Commissioner of Montserrat
- In office 1906–1918
- Preceded by: Frederick Henry Watkins
- Succeeded by: Claude Forlong Condell

Administrator of Saint Lucia
- In office 1918–1927
- Preceded by: Gideon Oliphant-Murray
- Succeeded by: Charles William Doorly

Acting Governor of Nyasaland
- In office 30 May 1929 – 7 November 1929
- Preceded by: Charles Calvert Bowring
- Succeeded by: Shenton Thomas

Personal details
- Born: 3 January 1870
- Died: 18 September 1960 (aged 90)

= Wilfred Bennett Davidson-Houston =

British army officer and colonial administrator

Wilfred Bennett Davidson-Houston (3 January 1870 – 18 September 1960) was a British army officer who fought in the Anglo-Ashanti wars and later became a colonial administrator in the British West Indies.

==Background==

Wilfred Bennett Davidson-Houston was born on 3 January 1870, the second son of Reverend B.C. Davidson-Houston of County Cork and Dublin.
He attended Corrig School, Monkstown, Dublin in Ireland and St Edward's School, Oxford.

==Military career==

In 1887 Davidson-Houston was commissioned a second lieutenant with the 5th (Militia) battalion of the Royal Dublin Fusiliers. He was promoted to lieutenant in 1889, captain on 26 November 1892, major on 11 October 1902 and lieutenant colonel in 1906.
Davidson-Houston was assigned to the British South Africa Company Police, and was assistant commissioner in Mashonaland (1890–1892).
He was assistant inspector of Gold Coast Hausas (1894) and captain of the West African Frontier Service, Kwahu (1894–1895).
He served in the Fourth Anglo-Ashanti War (1895–1896), and in subsequent operations in the Gold Coast (1897–1898), and was acting resident Ashanti (1899–1900).
He served in the Ashanti Campaign (1900) and the Second Boer War (1901–1902).

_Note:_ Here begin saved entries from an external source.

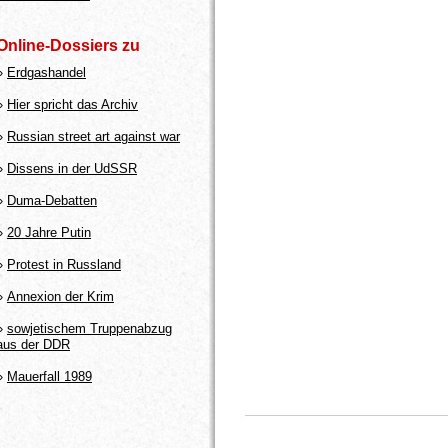
Online-Dossiers zu
»
Erdgashandel
»
Hier spricht das Archiv
»
Russian street art against war
»
Dissens in der UdSSR
»
Duma-Debatten
»
20 Jahre Putin
»
Protest in Russland
»
Annexion der Krim
»
sowjetischem Truppenabzug
aus der DDR
»
Mauerfall 1989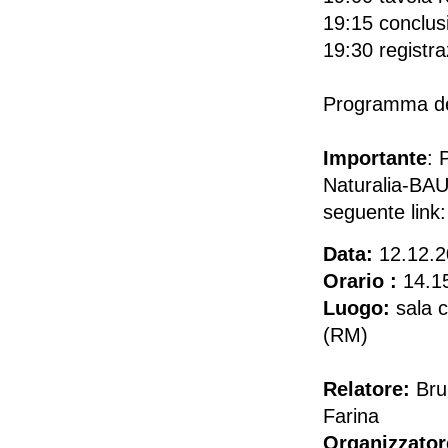
19:15 conclus
19:30 registra
Programma de
Importante
: 
Naturalia-BAU. 
seguente lin
Data:
12.12.2
Orario :
14.1
Luogo:
sala c
(RM)
Relatore:
Brun
Farina
Organizzator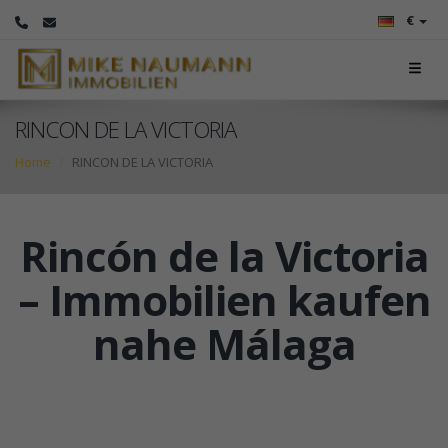
€
RINCON DE LA VICTORIA
Home
RINCON DE LA VICTORIA
Rincón de la Victoria
– Immobilien kaufen
nahe Málaga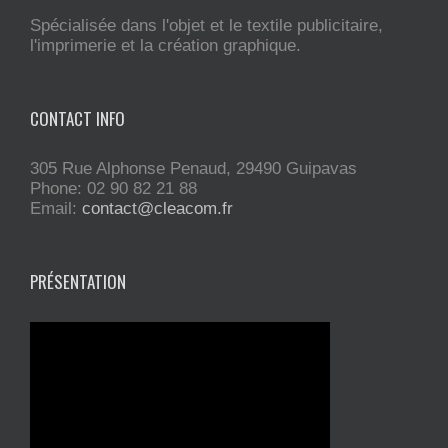
Spécialisée dans l'objet et le textile publicitaire,
l'imprimerie et la création graphique.
CONTACT INFO
305 Rue Alphonse Penaud, 29490 Guipavas
Phone: 02 90 82 21 88
Email:
contact@cleacom.fr
PRÉSENTATION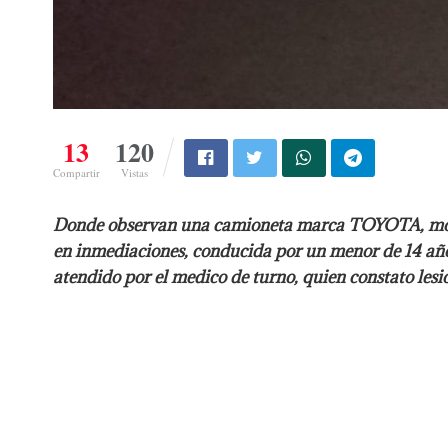
13
120
Compartir
Vistas
Donde observan una camioneta marca TOYOTA, modelo 
en inmediaciones, conducida por un menor de 14 año
atendido por el medico de turno, quien constato lesi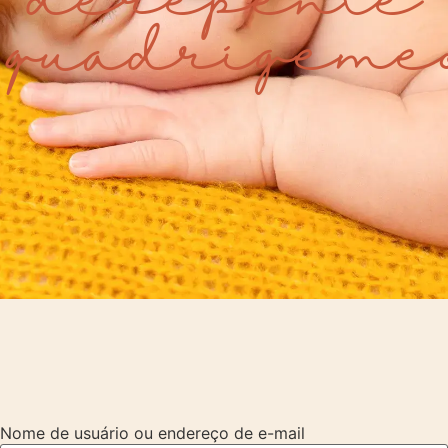
quadrigême
Nome de usuário ou endereço de e-mail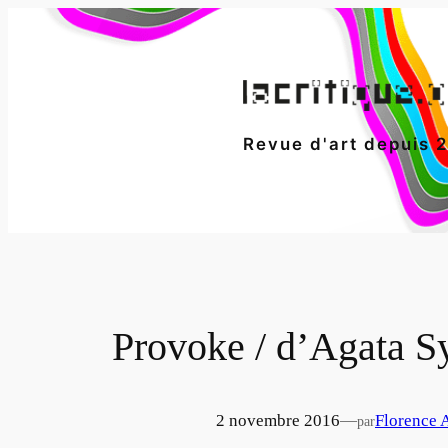
Aller
au
contenu
Revue d'art depuis 
Provoke / d’Agata S
2 novembre 2016
—
Florence 
par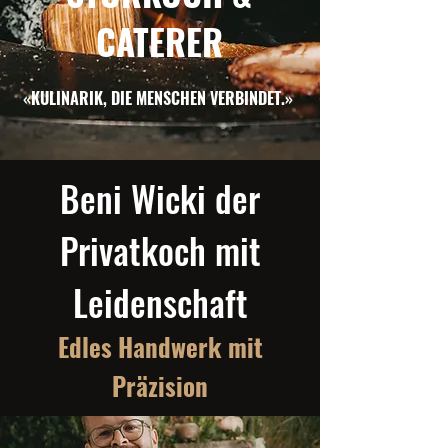
CATERER
«KULINARIK, DIE MENSCHEN VERBINDET.»
Beni Wicki der
Privatkoch mit
Leidenschaft
Edles Handwerk mit
Präzision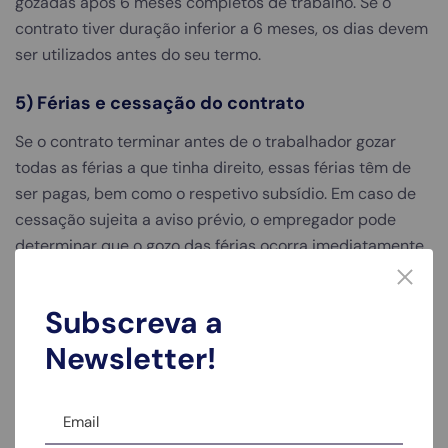
gozadas após 6 meses completos de trabalho. Se o
contrato tiver duração inferior a 6 meses, os dias devem
ser utilizados antes do seu termo.
5) Férias e cessação do contrato
Se o contrato terminar antes de o trabalhador gozar
todas as férias a que tinha direito, essas férias têm de
ser pagas, bem como o respetivo subsídio. Em caso de
cessação sujeita a aviso prévio, o empregador pode
determinar que o gozo das férias ocorra imediatamente
antes da cessação.
Subscreva a
Regras de equidade: como lidar
Newsletter!
com agosto, Natal, Páscoa e
semanas com feriados
A maior parte dos conflitos não nasce do direito a férias.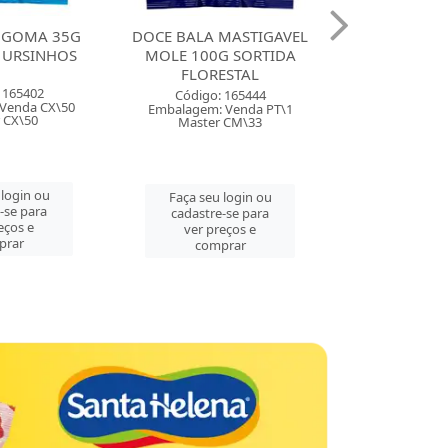
 GOMA 35G
DOCE BALA MASTIGAVEL
DOCE BALA 
 URSINHOS
MOLE 100G SORTIDA
ZOLLE 100G
FLORESTAL
FLORE
 165402
Código: 165444
Código:
Venda CX\50
Embalagem: Venda PT\1
Embalagem: 
 CX\50
Master CM\33
Master
 login ou
Faça seu login ou
Faça seu 
-se para
cadastre-se para
cadastre
eços e
ver preços e
ver pre
prar
comprar
comp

==Colonial administrator==

In August 1902, he was seconded for service under the Colonial Office, and appointed commissioner of Ashanti (1902) and acting chief commissioner of Ashanti (1903–1905).

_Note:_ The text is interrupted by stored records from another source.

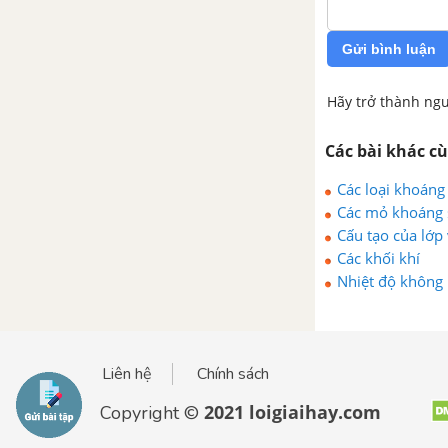
Gửi bình luận
Hãy trở thành ngư
Các bài khác c
Các loại khoáng
Các mỏ khoáng s
Cấu tạo của lớp 
Các khối khí
Nhiệt độ không 
Liên hệ
Chính sách
2021 loigiaihay.com
Copyright ©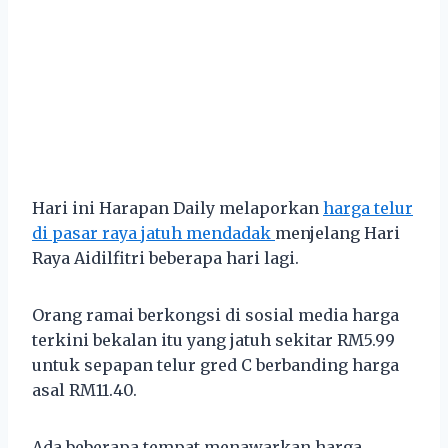
Hari ini Harapan Daily melaporkan
harga telur
di pasar raya jatuh mendadak
menjelang Hari
Raya Aidilfitri beberapa hari lagi.
Orang ramai berkongsi di sosial media harga
terkini bekalan itu yang jatuh sekitar RM5.99
untuk sepapan telur gred C berbanding harga
asal RM11.40.
Ada beberapa tempat menawarkan harga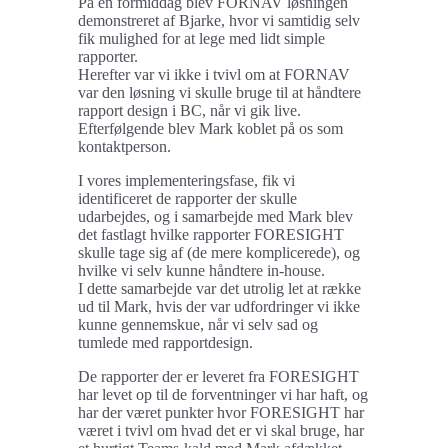
På en formiddag blev FORNAV løsningen
demonstreret af Bjarke, hvor vi samtidig selv
fik mulighed for at lege med lidt simple
rapporter.
Herefter var vi ikke i tvivl om at FORNAV
var den løsning vi skulle bruge til at håndtere
rapport design i BC, når vi gik live.
Efterfølgende blev Mark koblet på os som
kontaktperson.
I vores implementeringsfase, fik vi
identificeret de rapporter der skulle
udarbejdes, og i samarbejde med Mark blev
det fastlagt hvilke rapporter FORESIGHT
skulle tage sig af (de mere komplicerede), og
hvilke vi selv kunne håndtere in-house.
I dette samarbejde var det utrolig let at række
ud til Mark, hvis der var udfordringer vi ikke
kunne gennemskue, når vi selv sad og
tumlede med rapportdesign.
De rapporter der er leveret fra FORESIGHT
har levet op til de forventninger vi har haft, og
har der været punkter hvor FORESIGHT har
været i tvivl om hvad det er vi skal bruge, har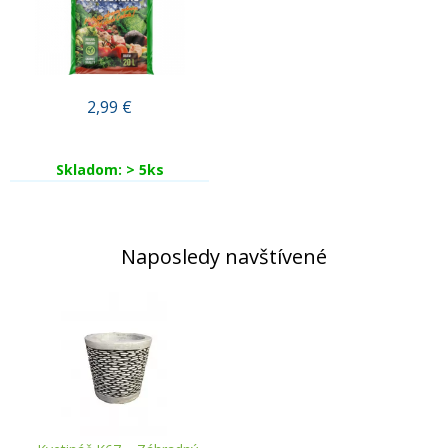
2,99
€
Skladom: > 5ks
Naposledy navštívené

In 1906, Davidson-Houston was appointed commissioner of Montserrat in the British West Indies.
During the First World War he was D.A.Q.M.G. Central Force (1915), Eastern Command (1916), Headquarters 1st Army, B.E.F. (1917) and Deputy Controller of Labour, France (1918).
He was administrator of Saint Lucia, British West Indies (1918–1927).
During this period he was several times acting governor of the Windward Islands.
Davidson-Houston was chief secretary, Nyasaland (1927–1930), and was twice acting governor, Nyasaland.

Davidson-Houston married Annie Henrietta, oldest daughter of land agent Colonel Edmond Langley Hunt, C.M.G., of Curragh Bridge House, County Limerick (of a landed gentry family of Friarstown and Ballysinode), and they had two sons.
He retired in 1930.
He died on 18 September 1960, aged ninety.